The Republican Party needs to realize that the country is changing faster than they are.

As soon as she heard this, Mrs. W. saw an immediate connection to the church, or rather, The Church. While some within the institution are somewhat resistant to changes taking place — changes which include

  • midweek meeting to small home groups
  • traditional hymns to contemporary choruses
  • suit and tie to casual dress
  • Authorized Version to the NLT and The Message
  • sanctuary decorum to coffee cup holders

— these superficial changes either belie attitude adjustments which never happen or are simply too superficial, not drilling down to the bedrock of the decision-making process which guides objectives and intentions.

In other words; “Yes, we’ll add drums and electric and electric guitars as long as understand that we’re just doing this to reach out to the community, and not because it’s our first choice. And we’re leaving in Amazing Grace and Blessed Assurance.”  Which is to say that we don’t really embrace change, it is simply something that has been thrust upon us.

At a certain level, that’s okay. Reaching the community is a valid goal. But the world at large does embrace change; you could say the broader culture thrives on change.

So we change, and the pace of change is increasingly accelerating, but meanwhile the pace of change in the wider marketplace is accelerating faster. All of which leaves us with churches with ‘relevant’ preaching that is becoming irrelevant and contemporary music in a world where ‘contemporary’ is somewhat of an adjective fossil.

Or worse, we go casual and informal only to discover that the next generation actually craves liturgy or even pageantry. Or we go with slick multimedia not realizing the cry of peoples’ hearts is for interactive communication. Or we add some rap to the opening song in a city where the top radio station plays country. Or we address employment needs in a place where the greatest issue is depression and mental health. Or we build gigantic mega-churches which mitigate against the authentic community life some are seeking.

Like the Republican Party, we’re left with a system that simply hasn’t responded to a changing world, because we’ve become so expert and so efficient at being the church to speak to the culture as it existed in 1995.

Make more changes? I can hear the groaning at that thought, but as changes come faster and faster to every facet of life, we need to rewrite the playbook and the rulebook continually.

Now excuse me while I nail this to a door somewhere.



  1. Jesus was the master of changing things up, telling familiar truths in provocative new ways and caring more about being effective than honoring dusty traditions. WWJD? He would change the approach but keep the truth solid.

    Comment by Cynthia Clarke — November 20, 2012 @ 4:14 pm

  2. While change might be necessary, compromise certainly isn’t. Sadly, we see a lot of compromise.

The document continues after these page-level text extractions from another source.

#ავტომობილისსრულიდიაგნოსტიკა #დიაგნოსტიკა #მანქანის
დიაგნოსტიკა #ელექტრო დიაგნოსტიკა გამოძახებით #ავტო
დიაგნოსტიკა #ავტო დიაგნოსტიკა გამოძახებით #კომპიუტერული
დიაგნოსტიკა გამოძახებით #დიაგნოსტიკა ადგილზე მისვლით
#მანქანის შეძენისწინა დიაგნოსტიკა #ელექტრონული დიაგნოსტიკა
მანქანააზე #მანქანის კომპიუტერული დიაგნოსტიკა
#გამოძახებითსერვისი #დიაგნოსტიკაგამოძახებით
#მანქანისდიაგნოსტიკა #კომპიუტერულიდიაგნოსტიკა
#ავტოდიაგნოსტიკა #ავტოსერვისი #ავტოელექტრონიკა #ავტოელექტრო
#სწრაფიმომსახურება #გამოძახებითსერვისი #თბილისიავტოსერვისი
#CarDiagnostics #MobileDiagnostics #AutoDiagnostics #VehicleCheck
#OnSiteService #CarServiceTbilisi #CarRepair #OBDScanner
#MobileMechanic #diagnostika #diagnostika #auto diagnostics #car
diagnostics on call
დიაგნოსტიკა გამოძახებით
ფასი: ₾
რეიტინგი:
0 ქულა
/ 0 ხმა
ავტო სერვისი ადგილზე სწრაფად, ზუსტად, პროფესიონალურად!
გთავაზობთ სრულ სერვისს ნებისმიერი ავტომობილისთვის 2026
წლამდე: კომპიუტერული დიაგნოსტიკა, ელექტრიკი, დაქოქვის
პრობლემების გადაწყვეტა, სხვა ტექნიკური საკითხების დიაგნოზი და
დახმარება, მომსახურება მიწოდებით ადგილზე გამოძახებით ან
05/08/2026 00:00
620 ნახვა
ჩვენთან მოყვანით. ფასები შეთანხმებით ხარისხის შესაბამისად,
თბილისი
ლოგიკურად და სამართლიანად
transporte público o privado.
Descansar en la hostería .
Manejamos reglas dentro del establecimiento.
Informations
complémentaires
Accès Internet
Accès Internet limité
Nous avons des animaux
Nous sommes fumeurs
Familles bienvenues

    Comment by meetingintheclouds — November 21, 2012 @ 4:29 pm

  3. More than a decade ago, I was asked about the changes that were brought about through the influence of Willow Creek Community Church in Chicago’s northwest suburbs.

    At the time, I replied — and I’ve stated this several times since — that if the Lord were to tarry, a hundred years from now, nobody will talk about adding guitars and drums, doing skits, or stripping auditoriums of religious icons. Instead, Bill Hybels will be remembered for a revolution in how we communicate the Gospel story. While a number of people copied Bill and Willow, Bill himself has been busy updating the playbook on a regular basis.

    As to compromise, I think it depends on your view of the approach used in world missions. If contextualization is seen as compromise, then you’re probably going to see what takes place in the west (North America, Western Europe, Australia/New Zealand) as compromise.

    To a large degree the proof is in the fruit. Those adopting more progressive forms (not progressive i.e. liberal doctrine) are seeing changed lives.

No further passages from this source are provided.